## Loss and metric

- **Target Metric** = What we want to optimize. How we want the model to be evaluated.
- **Optimization Loss or Target Loss or Optimization Metric**= What the model optimizes.

For example, logloss is widely used for optimizing a model but the accuracy is how the solution is eventually evaluated.

This is more like Expectation vs Reality.




## Approaches to target metric optimization

### a. Run the right model because the metric can be optimized directly

- MSE, Logloss

Just find a model that optimizes the metric by **setting the loss function to that metric**.

### b. Preprocess train and optimize another metric

- MSPE, MAPE, RMSLE

For example, to optimize MSPE, we can preprocess or resample the train set and optimize MSE loss.

### c. Optimize another metric and postprocess predictions

- Accuracy, Kappa

### d. Write custom loss function

A loss function that will serve as a proxy for the desired metric. For example, quadratic weighted kappa.

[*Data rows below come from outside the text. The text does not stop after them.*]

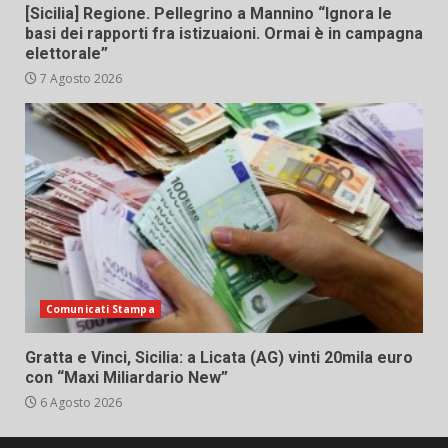
[Sicilia] Regione. Pellegrino a Mannino “Ignora le
basi dei rapporti fra istizuaioni. Ormai è in campagna
elettorale”
7 Agosto 2026
Comunicati Stampa
Gratta e Vinci, Sicilia: a Licata (AG) vinti 20mila euro
con “Maxi Miliardario New”
6 Agosto 2026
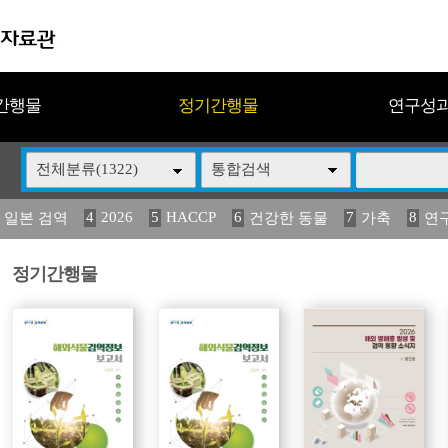
간행물
정기간행물
연구성
전체분류(1322)
통합검색
4
2026
5
HACCP
6
7
8
 일본 검역
건강한 동물
가축
연
14
15
16
17
18
2
媛 異
(2013년도) 식
구제역
관리
연보
정기간행물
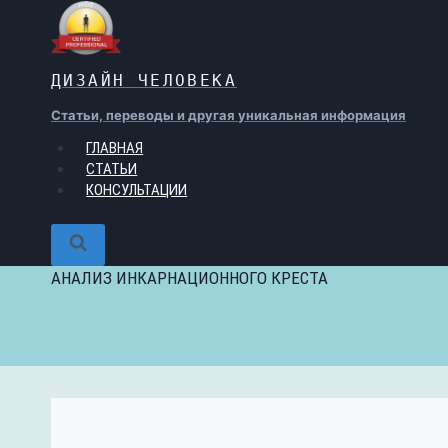
Перейти
к
содержимому
ДИЗАЙН ЧЕЛОВЕКА
Статьи, переводы и другая уникальная информация
ГЛАВНАЯ
СТАТЬИ
КОНСУЛЬТАЦИИ
АНАЛИЗ ИНКАРНАЦИОННОГО КРЕСТА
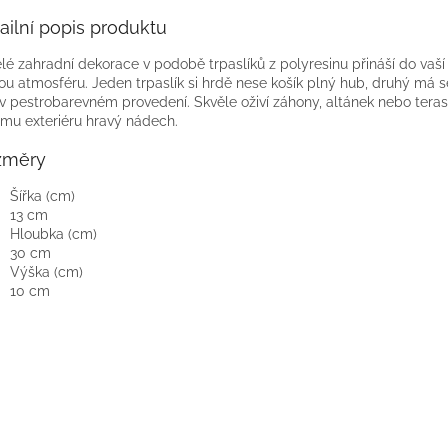
ailní popis produktu
lé zahradní dekorace v podobě trpaslíků z polyresinu přináší do vaš
ou atmosféru. Jeden trpaslík si hrdě nese košík plný hub, druhý má s
v pestrobarevném provedení. Skvěle oživí záhony, altánek nebo tera
mu exteriéru hravý nádech.
změry
Šířka (cm)
13 cm
Hloubka (cm)
30 cm
Výška (cm)
10 cm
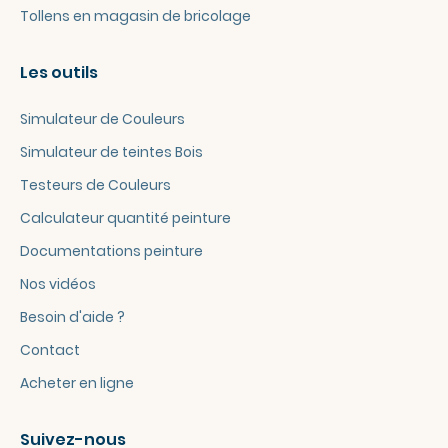
Tollens en magasin de bricolage
Les outils
Simulateur de Couleurs
Simulateur de teintes Bois
Testeurs de Couleurs
Calculateur quantité peinture
Documentations peinture
Nos vidéos
Besoin d'aide ?
Contact
Acheter en ligne
Suivez-nous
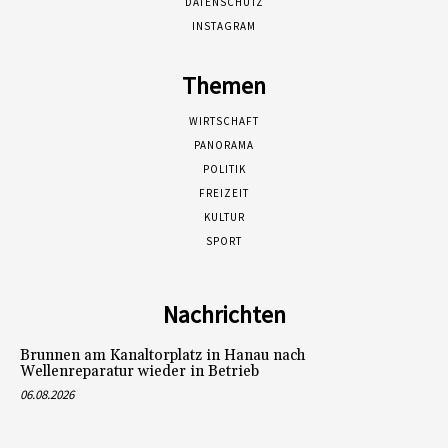
DATENSCHUTZ
INSTAGRAM
Themen
WIRTSCHAFT
PANORAMA
POLITIK
FREIZEIT
KULTUR
SPORT
Nachrichten
Brunnen am Kanaltorplatz in Hanau nach
Wellenreparatur wieder in Betrieb
06.08.2026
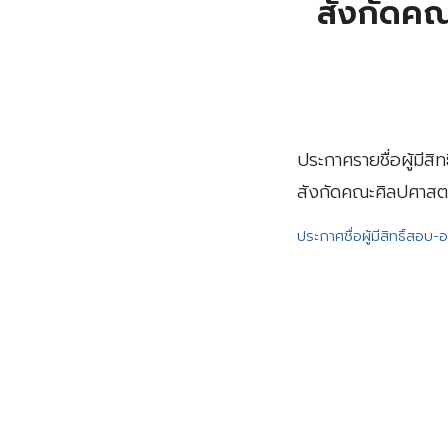
สังกัดคณ
ประกาศรายชื่อผู้มี
สังกัดคณะศิลปศาสตร
ประกาศชื่อผู้มีสิทธิ์สอ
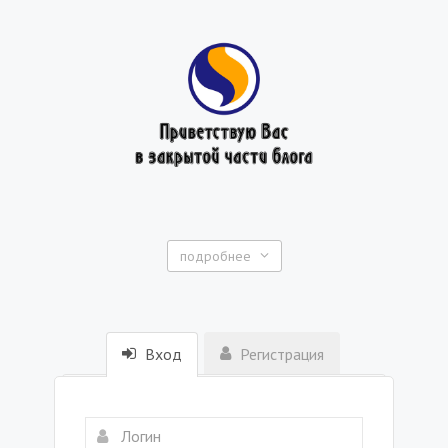
подробнее
Вход
Регистрация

### e. Optimize another metric, use Early Stopping

Optimize metric M1, monitor metric M2
- Stop when M2 score is the best


## Optimizing a regression metrics

- RMSE, MSE, R-squared: These are optimized by most libraries.  
(Synonyms: L2 loss)


- MAE: This isn't optimized by XGBoost, SGDRegressor. Huber loss is similar to MAE. MAE can be made smooth as "Huber loss".
(Synonyms: L1, Median regression, Quantile loss)


- MSPE and MAPE:

    - Use weights for samples. And then use "MSE or MAE".
        - Not all libraries accept sample weights (XGboost and lightGBM accept sample weights)
    - One can also sample the train set (df.sample(weights=sample_weights)) and use any model that optimizes MSE or MAE.
    

- RMSLE:
    - To be able to use it, we can transform MSE
    
    ![](images/rmsle.png)

## Optimizing a classification metrics

- Logloss: It isn't optimized by RandomForestClassifier. If the classifier doesn't optimize logloss, it's predictions have to be calibrated. How to calibrate predictions?
    - With Platt Scaling: Fit log regression to your predictions. (TODO)
    - With isotonic regression: Fit isotonic regression to your predictions. (TODO)
    - With Stacking: Fit any classifier, and then fit another model on top that uses logloss. (TODO)
  
  
- Accuracy: If it's binary, fit any metric and tune the threshold. It is hard to optimize.


- AUC: Run the right model or just optimize logloss. The loss is pointwise. We can use pairwise loss. XGBoost, LightGBM, NN libraries implement that pairwise loss.


- (Quadratic weighted) Kappa: Optimize MSE and find right thresholds or do custom smooth loss for GBDT or NNs (TODO).